After ranting and whining about my blogs, writing and my passions in general a breakthrough occurred within hours. I suspect it would have happened more quickly if I were not also battling a tenacious cold. I actually laid down on the floor of my office yesterday, so ill I couldn’t raise my head. [That is another blog post]. Out of the whirling Tazmanian Devil funnel cloud on Monday, I caught my voice again. I drove into work – and if you have ever had the pleasure of driving east on SR 232 you will understand that particularly beautiful view when the sun is rising and the fog is settled over the rolling hillside farm – and I made the list for which I have great passion. I am passionate about BEAUTY, my children, my house, why I was so driven to build my house, gardening and food and cooking. I am passionate about passion and the sheer divine nature of feeling things deeply and being present in that feeling. Sometimes that feeling is BAD….really bad. It is sorrow and grief. It is loneliness and rejection. It is also accomplishment and pride. Whatever it is, good or bad, I am passionate about FEELING it and then usually THINKING about it. The great blessing, the greatest blessing is to have SOMEONE to TALK about it, to share my passion who will at least find interest is that which gets me jazzed.
And that was my lamentation Monday. The ever widening effect of this post modern world. The rush to singularity means people avoid their feelings, treat their feelings as something abnormal, even pathological. The social norm is to neutralize and homogenize, blend everything down into a median experience. Everyone gets a trophy, everyone gets a portion. That is what makes it FAIR. Except……I may be absolutely astounded and amazed at my portion, feeling like my portion is excessive or diminished. Making life’s experiences equitable does NOT make how life effects us EQUAL. It can’t homogenize my feelings, running them through some giant social equalizer.
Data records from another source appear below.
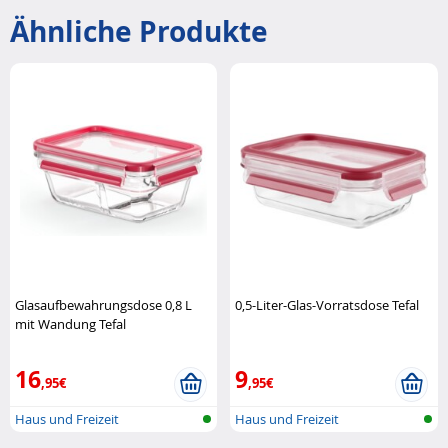
Ähnliche Produkte
Glasaufbewahrungsdose 0,8 L
0,5-Liter-Glas-Vorratsdose Tefal
mit Wandung Tefal
16
9
,95€
,95€
Haus und Freizeit
Haus und Freizeit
I am an outlier. I FEEL things in a way that is obviously different than the majority of people. This was once called EMPATHY, now its called ‘being sensitive’. So, people feign stoicism so as to hide their feelings. They repress their anger. They cover joy with a bushel basket and they walk the center line accurately. Feelings are messy and complex and unpredictable. But when I think about some of the very best, most profound experiences of my life, they are the ones that HURT the most: falling out of a tree two stories high and knocking myself unconscious, playing co-ed full tackle, un-padded football in the winter mud at American University in college, giving birth to my first son (painful, terrifying and bloody). These experiences aren’t always physically painful, either. Sometimes they aren’t painful at all, but the joy of something truly wonderful can elicit an emotional response so intense it feels like pain. It is why an archival reprint of Gustave Courbet’s Mediterranean hangs beside my bed.
Let’s just all agree, that I have -or nearly have – gotten my MOJO back. Now I just need to get rid of this cold and its accompanying snot and cough. And, considering I left work ill yesterday and came home and slept for over 3 hours, I have unfinished work to to today, so I am not proofreading this post so excuse the typos and syntax errors.
P.S. I re-read it for typos and errors.